IT WAS reported last week that an influential coalition of scientists is lobbying for a change in the law to allow for research leading to the genetic modification of human embryos. The coalition includes scientists from the Wellcome Trust and the Medical Research Council.
This lobby is driven by two very different scientific possibilities. The first has been much discussed already: the possibility of replacing (using a healthy donor) the diseased mitochondria in affected embryos before implantation (sometimes dubbed "three-parent" embryos).
The second has been known to scientists for a while, but has yet to be widely reported: genome editing. This is a novel technique, previously applied to non-human embryos, in which sections of genetic code are spliced out and replaced. This second proposal is clearly a form of human genetic modification (often termed as producing "designer babies") that is currently illegal if applied to human embryos that are to be implanted.
I COMPLETED my term on the Nuffield Council in Bioethics in January. While I was a member, we had extensive discussions about the ethical implications of the first of these proposals.

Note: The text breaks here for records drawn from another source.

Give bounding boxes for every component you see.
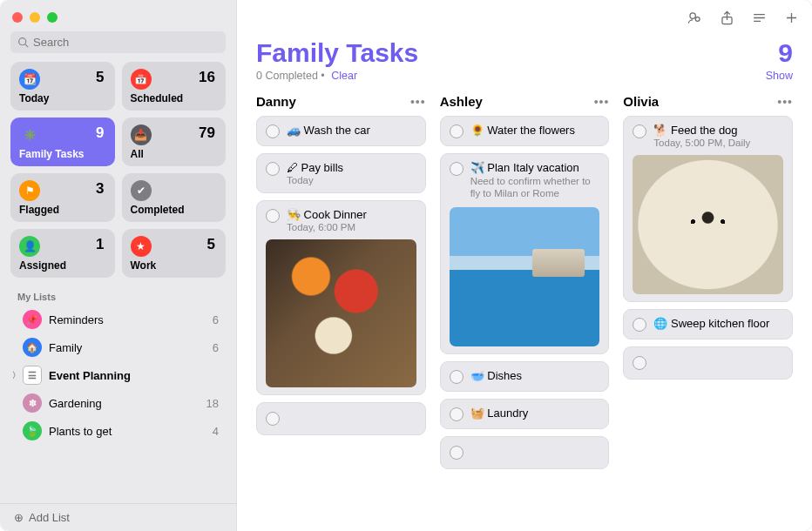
task-checkbox[interactable]: [450, 446, 464, 460]
clear-button[interactable]: Clear: [331, 70, 357, 82]
task-title[interactable]: ✈️ Plan Italy vacation: [470, 161, 600, 174]
search-input[interactable]: [33, 36, 219, 49]
smart-label: Family Tasks: [19, 148, 106, 160]
task-image[interactable]: [266, 239, 416, 387]
task-meta: Today, 5:00 PM, Daily: [653, 138, 783, 148]
task-checkbox[interactable]: [266, 124, 280, 138]
task-card[interactable]: 🌻 Water the flowers: [440, 116, 610, 146]
smart-label: Today: [19, 92, 106, 104]
columns: Danny•••🚙 Wash the car🖊 Pay billsToday👨‍…: [256, 94, 793, 476]
task-image[interactable]: [450, 207, 600, 346]
task-checkbox[interactable]: [633, 356, 646, 370]
task-checkbox[interactable]: [450, 407, 464, 421]
list-count: 4: [213, 425, 219, 438]
window-controls: [0, 0, 236, 31]
task-card[interactable]: 🚙 Wash the car: [256, 116, 426, 146]
list-event-planning[interactable]: 〉☰Event Planning: [0, 361, 236, 389]
task-card[interactable]: 🖊 Pay billsToday: [256, 153, 426, 193]
task-meta: Today, 6:00 PM: [287, 222, 416, 232]
task-title[interactable]: 👨‍🍳 Cook Dinner: [287, 208, 416, 221]
task-checkbox[interactable]: [450, 124, 464, 138]
svg-line-1: [25, 44, 28, 47]
column-name: Danny: [256, 94, 296, 109]
list-reminders[interactable]: 📌Reminders6: [0, 306, 236, 333]
task-title[interactable]: 🌻 Water the flowers: [470, 124, 600, 137]
add-reminder-icon[interactable]: [783, 10, 800, 29]
completed-icon: ✔: [131, 180, 152, 201]
task-title[interactable]: 🖊 Pay bills: [287, 161, 416, 174]
column-name: Ashley: [440, 94, 483, 109]
list-icon: ✽: [23, 393, 42, 413]
task-meta: Today: [287, 175, 416, 185]
smart-count: 9: [96, 124, 104, 142]
task-card[interactable]: ✈️ Plan Italy vacationNeed to confirm wh…: [440, 153, 610, 354]
smart-count: 5: [96, 69, 104, 86]
task-checkbox[interactable]: [450, 370, 464, 384]
task-checkbox[interactable]: [266, 209, 280, 223]
list-count: 6: [213, 313, 219, 326]
smart-flagged[interactable]: ⚑3Flagged: [10, 173, 115, 222]
content-area: Family Tasks 9 0 Completed • Clear Show …: [237, 38, 812, 531]
new-task-placeholder[interactable]: [623, 346, 793, 380]
task-image[interactable]: [633, 155, 783, 294]
smart-completed[interactable]: ✔Completed: [122, 173, 227, 222]
list-name: Gardening: [49, 397, 206, 410]
task-title[interactable]: 🥣 Dishes: [470, 369, 600, 382]
list-plants-to-get[interactable]: 🍃Plants to get4: [0, 417, 236, 445]
task-card[interactable]: 🐕 Feed the dogToday, 5:00 PM, Daily: [623, 116, 793, 302]
add-list-button[interactable]: ⊕ Add List: [0, 503, 236, 531]
column-menu-icon[interactable]: •••: [777, 95, 793, 109]
collaborate-icon[interactable]: [687, 10, 703, 29]
list-count: 9: [778, 38, 793, 68]
smart-work[interactable]: ★5Work: [122, 229, 227, 278]
list-icon: 🍃: [23, 421, 42, 440]
task-checkbox[interactable]: [633, 124, 646, 138]
search-field[interactable]: [10, 31, 226, 53]
minimize-window[interactable]: [30, 12, 40, 23]
list-icon: 🏠: [23, 338, 42, 357]
completed-text: 0 Completed: [256, 70, 318, 82]
show-button[interactable]: Show: [766, 70, 793, 82]
task-checkbox[interactable]: [266, 162, 280, 176]
scheduled-icon: 📅: [131, 69, 152, 90]
family-icon: ✳️: [19, 124, 40, 145]
smart-assigned[interactable]: 👤1Assigned: [10, 229, 115, 278]
task-note: Need to confirm whether to fly to Milan …: [470, 175, 600, 200]
task-card[interactable]: 🧺 Laundry: [440, 399, 610, 429]
smart-count: 3: [96, 180, 104, 198]
view-options-icon[interactable]: [751, 10, 768, 29]
list-title: Family Tasks: [256, 38, 418, 68]
list-name: Reminders: [49, 313, 213, 326]
task-title[interactable]: 🚙 Wash the car: [287, 124, 416, 137]
smart-label: Completed: [131, 204, 218, 216]
task-checkbox[interactable]: [633, 318, 646, 332]
list-name: Family: [49, 341, 213, 354]
smart-family[interactable]: ✳️9Family Tasks: [10, 118, 115, 166]
my-lists: My Lists 📌Reminders6🏠Family6〉☰Event Plan…: [0, 285, 236, 503]
close-window[interactable]: [12, 12, 23, 23]
column-menu-icon[interactable]: •••: [594, 95, 610, 109]
smart-label: Assigned: [19, 259, 106, 272]
smart-all[interactable]: 📥79All: [122, 118, 227, 166]
task-title[interactable]: 🐕 Feed the dog: [653, 124, 783, 137]
column-menu-icon[interactable]: •••: [410, 95, 426, 109]
search-icon: [17, 37, 29, 48]
task-checkbox[interactable]: [450, 162, 464, 176]
task-card[interactable]: 🥣 Dishes: [440, 361, 610, 392]
svg-point-3: [695, 17, 700, 22]
smart-scheduled[interactable]: 📅16Scheduled: [122, 62, 227, 111]
task-card[interactable]: 👨‍🍳 Cook DinnerToday, 6:00 PM: [256, 200, 426, 395]
task-checkbox[interactable]: [266, 412, 280, 426]
task-title[interactable]: 🧺 Laundry: [470, 407, 600, 420]
zoom-window[interactable]: [47, 12, 58, 23]
task-card[interactable]: 🌐 Sweep kitchen floor: [623, 309, 793, 339]
list-gardening[interactable]: ✽Gardening18: [0, 389, 236, 417]
new-task-placeholder[interactable]: [256, 402, 426, 435]
new-task-placeholder[interactable]: [440, 436, 610, 469]
share-icon[interactable]: [719, 10, 735, 29]
list-family[interactable]: 🏠Family6: [0, 333, 236, 361]
column-danny: Danny•••🚙 Wash the car🖊 Pay billsToday👨‍…: [256, 94, 426, 476]
assigned-icon: 👤: [19, 236, 40, 257]
task-title[interactable]: 🌐 Sweep kitchen floor: [653, 317, 783, 330]
smart-today[interactable]: 📆5Today: [10, 62, 115, 111]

This led eventually to the publication of our 2014 report Novel Techniques for the Prevention of Mitochondrial DNA Disorders (available free at www.nuffieldbioethics.org/project/mitochondrial-dna-disorders/). The council is now discussing the ethical implications of genome editing.
The proposal to replace diseased mitochondria caused me considerable anxiety. It does not actually involve genetic modification, since mitochondria, fragments of DNA inherited from one’s mother that surround the nucleus, are not part of the genetic code. Yet they are still a powerful — although not fully understood — influence on embryos, as is shown by the fact that diseased mitochondria can lead to serious, even fatal, neonatal de-formities.
In addition, by agreeing to this development, many would see it as a first step towards genetic modification, as the lobbying scientists demonstrate. Both techniques involve changes to embryos that would be passed on to future generations — for better, but perhaps for worse.
I NEEDED to be reassured on three issues before I could agree to the mitochondria proposal. The most important was that there were strong compassionate grounds for it to be allowed. I listened to the stories of some of the clinical scientists involved directly with women who are desperate to have a child, but know that their own mitochondria are too diseased to have a healthy baby.
The second was that there was no other, better-understood, and safer technique (such as selecting a healthy egg using pre-implantation genetic diagnosis) that would achieve a disease-free baby. We learned from the scientists that some women had no healthy eggs at all.
The third was that the technique had been carefully tested for safety. We were told about the tests that were already being used to establish this, and concluded that the development was likely to lead to much healthier babies for a tiny group of affected women — and that this appeared preferable to, and perhaps more ethical than, surrogacy.
In my view, it will be vital that each of these points is considered carefully by the Nuffield Council in Bioethics for the prospect of genome editing. I know just how thoughtful and caring are the scientists, medics, lawyers, philosophers, and social scientists, on the council — several of them committed people of faith — as well as two theologians: the Revd Dr Michael Banner, and Professor Mona Siddiqui.
THERE is, however, an additional and difficult ethical issue that they should consider. The mitochondria proposal, if and when it finally happens, will involve only a tiny group of women, whereas the prospect of human genome editing could theoretically involve any birth.
The scientists who are lobbying for it emphasise its potential for eliminating genetic diseases or disabilities, but even the concepts of "disease" and "disability" are remarkably elastic. When does a genetic "difference" become a serious disability or disease, and who determines what is "serious"? We might all agree that life-shortening genetic conditions such as cystic fibrosis are serious, but what about congenital short-sightedness?
The sociologist and Quaker ethicist Tom Shakespeare, a council member, has used his own experience of familial achondroplasia (having short limbs) to question attitudes to disability. During his career, he has changed his mind, from once regarding disability as simply a social construct, to an approach "which neither reduces disability to an individual medical problem, nor neglects the predicament of bodily limitation and difference. . . People are disabled by society and by their bodies" (Disability Rights and Wrongs, Routledge, 2006). This is a deeply complex and contentious area.
IN PRACTICE, doctors dislike being forced to discriminate between patients, allowing some to have a particular form of treatment, and others not. This is understandable, but it has led, for example, to a dangerous overuse of antibiotics, resulting in antibiotic resistance. If human genome editing is allowed for some genetic disorders, what is finally to stop it spreading into straightforward human enhancement? That surely is the fear behind the label "designer babies". I suspect that it is a widespread fear.
This is a proposal, I believe, that will need very careful consideration before any enactment. Some argue that, whatever the British decide, it will happen somewhere in the world — a Chinese team has published the first attempts to alter the genome of human embryos — but that is not an ethical justification.
Britain now has an important track-record of careful ethical discussion, monitoring, and governance in medical research and practice. Human genome editing, if it is ever allowed, will need all three.
The Revd Professor Robin Gill is editor of Theology and Canon Theologian at Gibraltar Cathedral.